29-year-old woman with an anterior mediastinal mass detected on CT for staging of breast cancer. A, Contrast enhanced CT chest shows an anterior mediastinal mass (*) of soft tissue density (50-60 HU). B, Axial T2 fat saturated image demonstrates mild homogeneous T2 hyperintensity within the mass (*). C, Axial T1 GRE in-phase image and (D) Axial T1 GRE out-of-phase imaging shows loss of signal within the mass (*) typical of thymic hyperplasia. The CSR was calculated at 0.6, consistent with thymic hyperplasia. The mass decreased in size on follow up CT.

Chemical Shift Ratio (CSR) = (tSI_op/mSI_op)/(tSI_in/mSI_in)

A CSR value ≤0.7 is consistent with benign entities such as thymic hyperplasia. In contrast, neoplasms and cysts do not demonstrate signal loss on the out-of-phase imaging and therefore have CSR values around 1.0 (Figure 2). When using dual echo in and out-of-phase imaging acquired during the same breath hold, there is decreased need for normalization of the target lesion SI to paraspinal muscle. Furthermore, with increasing age, there may be fatty atrophy of paraspinal muscles that can lead to a drop in signal on out-of-phase imaging and spurious calculated CSR values. A SI index (SII) has been proposed as another parameter to evaluate thymic lesions with equal or better accuracy and specificity than the CSR.⁵

SII = [(tSIin - tSIop)/ (tSIin)] × 100%.

Figure 2.

64-year-old woman with an anterior mediastinal mass (*) seen on axial contrast enhanced CT (A). B, Axial cine SSFP image shows isointensity of the mass (*) to skeletal muscle, and close proximity to the ascending aorta and main pulmonary artery but without vascular invasion. C, FDG PET-CT demonstrates standardized uptake value (SUV) of 4.1 within the mass (*) concerning for malignancy. D, Axial T2 fat saturated images demonstrate heterogeneous T2 signal within the mass (*). (E and F) In and out-of-phase T1 gradient dual echo images reveal no drop in signal on out-of-phase imaging within the mass (*). CSR was 1.1 consistent with a thymic neoplasm. Surgical resection confirmed thymoma.
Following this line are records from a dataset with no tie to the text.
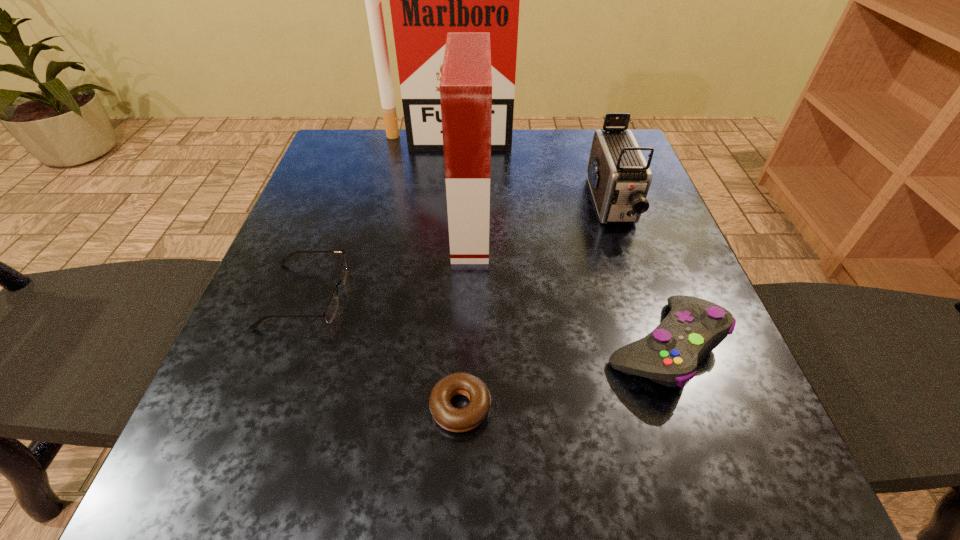 In the image, there is a desktop. Where is `free space at the far edge`? The width and height of the screenshot is (960, 540). free space at the far edge is located at coordinates (516, 180).

At what (x,y) coordinates should I click in order to perform the action: click on free space at the near edge. Please return your answer as a coordinate pair (x, y). Image resolution: width=960 pixels, height=540 pixels. Looking at the image, I should click on (309, 475).

Find the location of `vacant space at the left edge of the desktop`. vacant space at the left edge of the desktop is located at coordinates (340, 233).

The image size is (960, 540). I want to click on vacant space at the right edge, so click(x=584, y=201).

The width and height of the screenshot is (960, 540). Find the location of `free space at the far left corner`. free space at the far left corner is located at coordinates (354, 179).

Locate an element on the screen. vacant area that lies between the spectacles and the nearer cigarette_case is located at coordinates (388, 261).

This screenshot has height=540, width=960. I want to click on vacant area that lies between the farther cigarette_case and the control, so tap(556, 243).

The height and width of the screenshot is (540, 960). Find the location of `free point between the shortest object and the third tallest object`. free point between the shortest object and the third tallest object is located at coordinates (536, 306).

Where is `vacant area that lies between the third shortest object and the nearer cigarette_case`? This screenshot has width=960, height=540. vacant area that lies between the third shortest object and the nearer cigarette_case is located at coordinates (567, 286).

This screenshot has width=960, height=540. In order to click on empty space that is in between the doughnut and the third tallest object in this screenshot , I will do `click(536, 306)`. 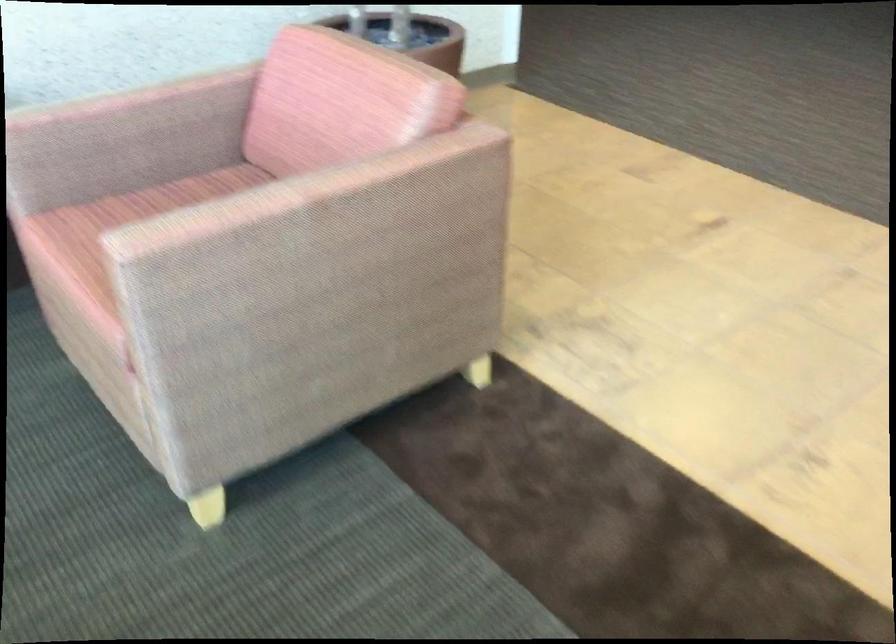 Describe the element at coordinates (88, 238) in the screenshot. This screenshot has height=644, width=896. I see `a pink chair sitting surface` at that location. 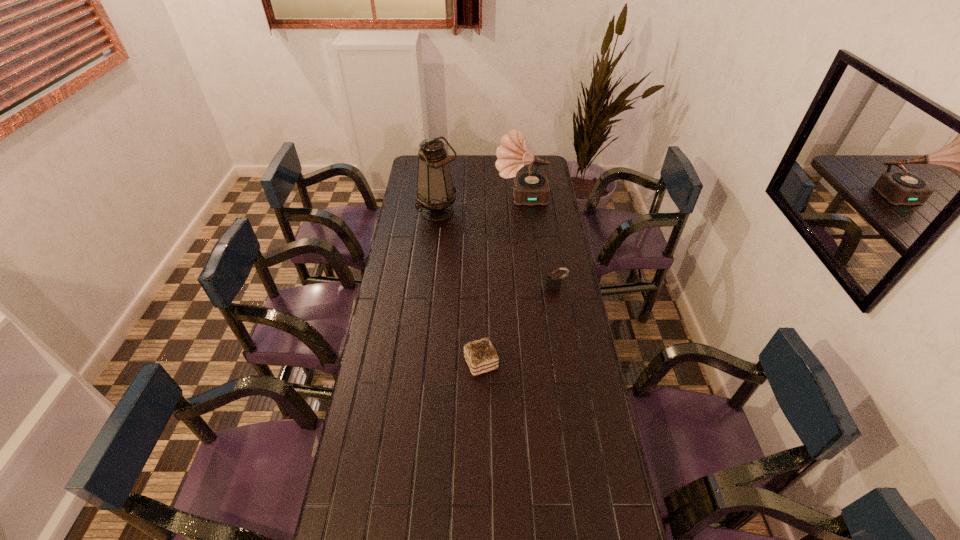 Find the location of a particular element. free space located 0.070m with the keyhole on the front of the third tallest object is located at coordinates (559, 302).

This screenshot has height=540, width=960. What are the coordinates of `vacant space positioned on the right of the chocolate cake` in the screenshot? It's located at (571, 363).

In order to click on object positioned at the left edge in this screenshot , I will do `click(435, 195)`.

The width and height of the screenshot is (960, 540). Find the location of `record player that is positioned at the right edge`. record player that is positioned at the right edge is located at coordinates (530, 188).

The height and width of the screenshot is (540, 960). I want to click on padlock that is at the right edge, so click(x=553, y=282).

Locate an element on the screen. The image size is (960, 540). vacant space at the far edge of the desktop is located at coordinates (457, 174).

Identify the location of blank area at the left edge. (413, 240).

What are the coordinates of `blank space at the right edge of the desktop` in the screenshot? It's located at (569, 334).

Where is `empty space that is in between the padlock and the third object from right to left`? The height and width of the screenshot is (540, 960). empty space that is in between the padlock and the third object from right to left is located at coordinates (518, 325).

Locate an element on the screen. vacant area that lies between the chocolate cake and the leftmost object is located at coordinates (460, 287). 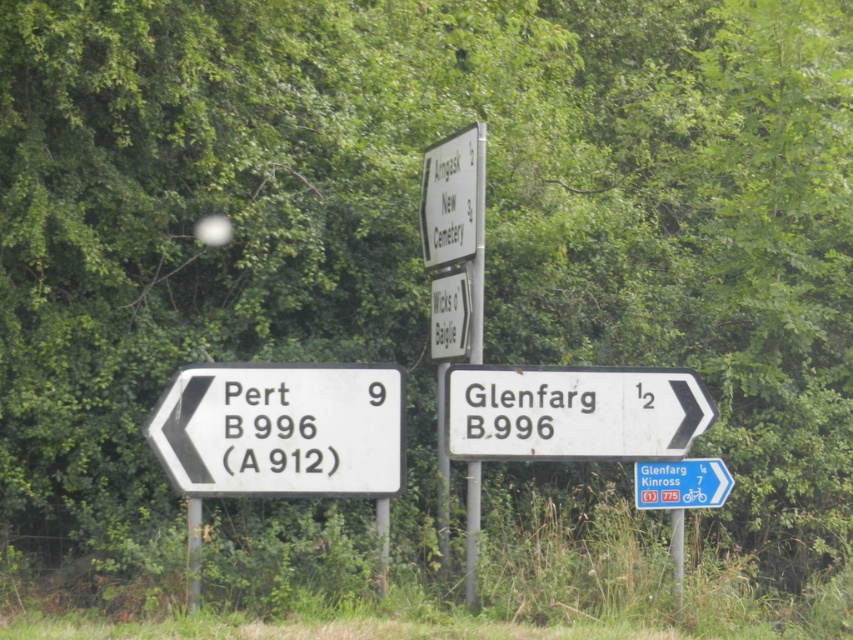 Is white plastic signpost at center positioned before blue plastic sign at center?

Yes, it is.

Does white plastic signpost at center appear over blue plastic sign at center?

Yes.

Does point (483, 209) come farther from viewer compared to point (688, 480)?

That is False.

The width and height of the screenshot is (853, 640). Find the location of `white plastic signpost at center`. white plastic signpost at center is located at coordinates (477, 253).

Does point (224, 406) lie in front of point (537, 403)?

Yes, it is in front of point (537, 403).

Which is in front, point (172, 413) or point (537, 387)?

Positioned in front is point (172, 413).

Identify the location of white plastic sign at left. This screenshot has width=853, height=640. click(281, 429).

Who is lower down, white plastic sign at center right or white plastic signpost at center?

white plastic sign at center right is lower down.

Locate an element on the screen. white plastic sign at center right is located at coordinates [x=573, y=412].

This screenshot has height=640, width=853. What do you see at coordinates (573, 412) in the screenshot?
I see `white plastic sign at center right` at bounding box center [573, 412].

Image resolution: width=853 pixels, height=640 pixels. What are the coordinates of `white plastic sign at center right` in the screenshot? It's located at (x=573, y=412). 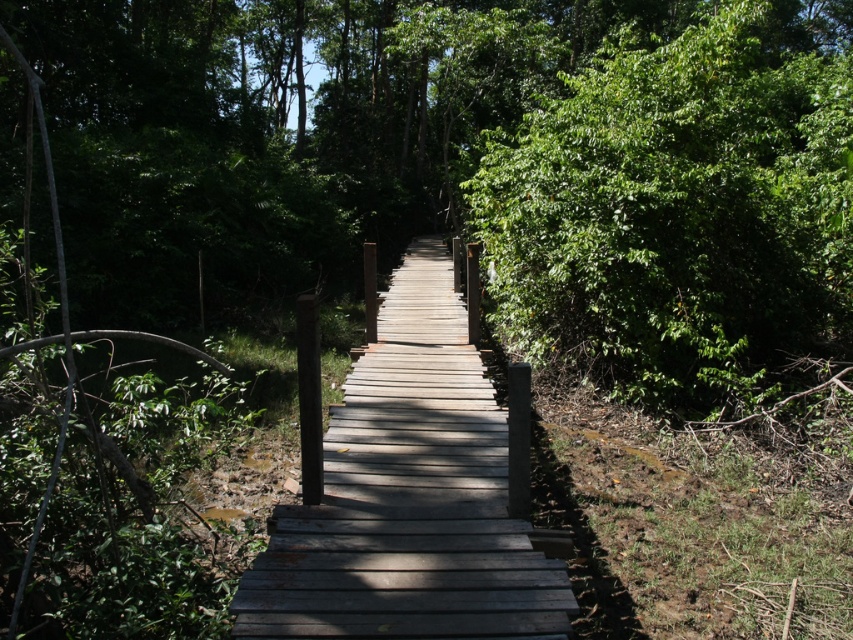 Can you confirm if green leafy bush at right is wider than gray wooden bridge at center?

Correct, the width of green leafy bush at right exceeds that of gray wooden bridge at center.

Which is below, green leafy bush at right or gray wooden bridge at center?

gray wooden bridge at center is lower down.

Is point (474, 180) less distant than point (317, 572)?

No, it is behind (317, 572).

At what (x,y) coordinates should I click in order to perform the action: click on green leafy bush at right. Please return your answer as a coordinate pair (x, y). This screenshot has height=640, width=853. Looking at the image, I should click on (680, 209). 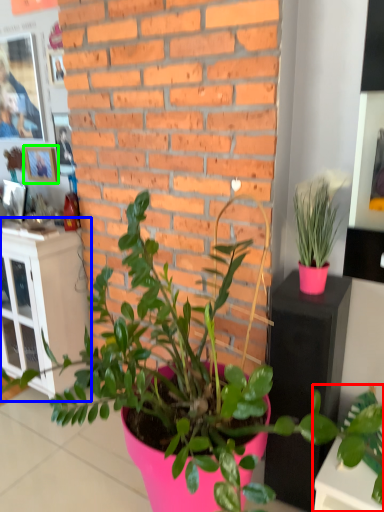 Question: Considering the real-world distances, which object is farthest from houseplant (highlighted by a red box)? file cabinet (highlighted by a blue box) or picture frame (highlighted by a green box)?

Choices:
 (A) file cabinet
 (B) picture frame

Answer: (B) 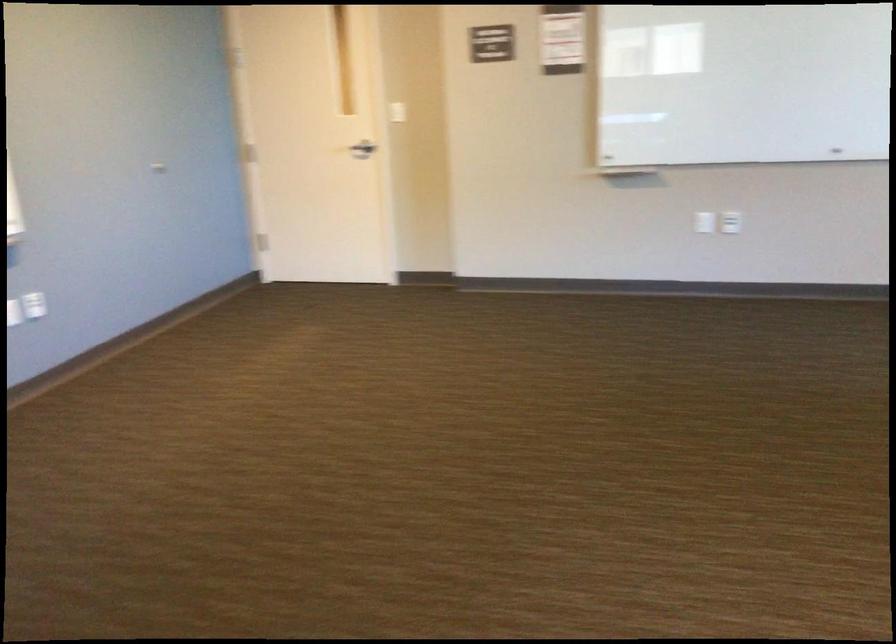 Image resolution: width=896 pixels, height=644 pixels. In order to click on silver door handle in this screenshot , I will do `click(362, 149)`. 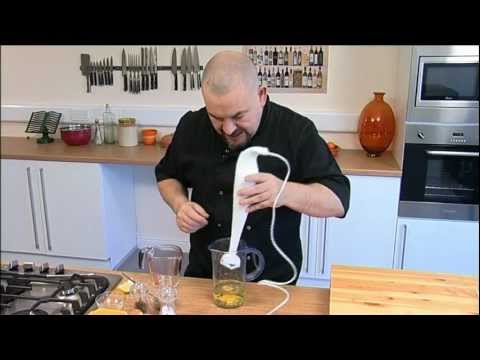 I want to click on measuring cup, so [181, 269]. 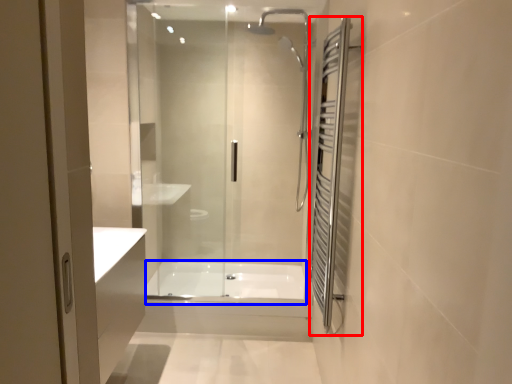 Question: Which object appears farthest to the camera in this image, screen door (highlighted by a red box) or bath (highlighted by a blue box)?

Choices:
 (A) screen door
 (B) bath

Answer: (B) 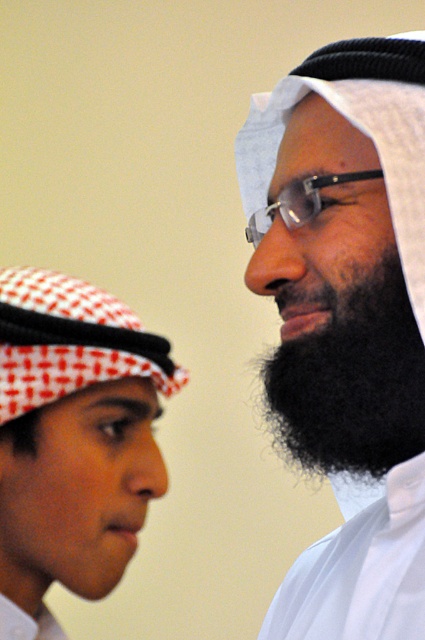 From the picture: Does black matte beard at center have a lesser height compared to black fuzzy beard at right?

No.

Between black matte beard at center and black fuzzy beard at right, which one appears on the left side from the viewer's perspective?

Positioned to the left is black matte beard at center.

Measure the distance between black matte beard at center and camera.

They are 20.05 inches apart.

At what (x,y) coordinates should I click in order to perform the action: click on black matte beard at center. Please return your answer as a coordinate pair (x, y). Looking at the image, I should click on (346, 320).

Does point (96, 547) come closer to viewer compared to point (382, 422)?

Yes, point (96, 547) is closer to viewer.

Between point (40, 512) and point (385, 422), which one is positioned behind?

Point (385, 422)

At what (x,y) coordinates should I click in order to perform the action: click on white checkered headscarf at left. Please return your answer as a coordinate pair (x, y). Looking at the image, I should click on (73, 435).

Is black matte beard at center taller than white checkered headscarf at left?

Yes, black matte beard at center is taller than white checkered headscarf at left.

Is point (368, 416) positioned behind point (112, 438)?

That is True.

The image size is (425, 640). Identify the location of black matte beard at center. (346, 320).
For SII, a SI decrease of >8.92% has been used to differentiate thymic hyperplasia from neoplasms that do not demonstrate a drop in SI. The advantage of SII is that it is not influenced by age. In contrast, the CSR of thymic lesions may be age dependent, with overlapping CSR values between thymic hyperplasia and neoplasms especially in early adulthood when the normal thymus may lack fatty infiltration.^6,7 The normal thymus has a triangular, bipyramidal or quadrilateral shape, achieves maximum volume during puberty and undergoes a decrease in size over time due to progressive fatty involution (first microscopic then macroscopic fat is seen). The normal thymus has straight or concave peripheral margins in adults. Convex margins suggest thymic hyperplasia or neoplasm in adults but may be a finding associated with normal thymus in children.⁷

Generally, spin echo (SE) T1 and T2 weighted sequences are used for basic tissue characterization but are often insufficient in isolation to make a definitive diagnosis. T1-hyperintensity in cystic lesions suggests the presence of blood products, proteinaceous fluid or fat within the lesion. Homogeneous T1-hypointensity often indicates serous fluid within a suspected cyst. T2-hypointensity within a lesion may indicate the presence of blood products, fibrous tissue, or high cellular density such as in lymphoma. Intravenous gadolinium contrast may be required to exclude vascular or mediastinal invasion or to help differentiate solid enhancing masses from cystic lesions in the anterior mediastinum. Diffusion weighted imaging (DWI) has been used to differentiate benign from malignant thymic lesions. Malignant lesions demonstrate more restricted diffusion as compared to benign lesions (lower mean apparent diffusion coefficient, ADC values). Higher grade neoplasms typically have further decrease in ADC values offering a means to differentiate thymoma from more aggressive thymic carcinomas.⁸ However, optimal differentiating thresholds remain a topic of ongoing research. Routine incorporation of DWI into thymic MRI protocols is not widespread clinical practice across Canada. A suggested thymic imaging protocol is presented in the supplement section.

Mediastinal Masses

Due to its high soft tissue contrast resolution,⁹ MRI is valuable in evaluating cystic mediastinal masses, such as thymic, foregut duplication or pericardial cysts with soft tissue attenuation; these may be misinterpreted as solid on CT, due to the presence of hemorrhage, proteinaceous components and occasionally calcium oxalate, or milk of calcium.¹⁰ Unlike serous cysts, which demonstrate low T1 signal, proteinaceous or hemorrhagic cysts will show homogeneous high or intermediate T1 SI to muscle.¹¹ Simple cysts demonstrate homogeneous, T2 high SI-isointense to cerebral spinal fluid⁹ with no central enhancement.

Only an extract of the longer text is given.